• TASK REQUIREMENTS
Output all of the data exactly as it appears, but leave out any pictures it contains.

• Page-level text extractions

· · · · ·

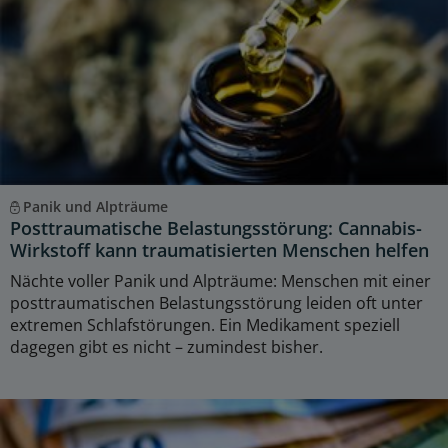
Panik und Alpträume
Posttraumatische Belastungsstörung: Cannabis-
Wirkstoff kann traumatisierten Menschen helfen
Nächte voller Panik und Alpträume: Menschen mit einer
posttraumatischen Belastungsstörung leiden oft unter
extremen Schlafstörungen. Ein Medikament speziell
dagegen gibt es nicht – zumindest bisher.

· · · · ·

• EXERCISE SOLUTION
Panik und Alpträume
Posttraumatische Belastungsstörung: Cannabis-
Wirkstoff kann traumatisierten Menschen helfen
Nächte voller Panik und Alpträume: Menschen mit einer
posttraumatischen Belastungsstörung leiden oft unter
extremen Schlafstörungen. Ein Medikament speziell
dagegen gibt es nicht – zumindest bisher.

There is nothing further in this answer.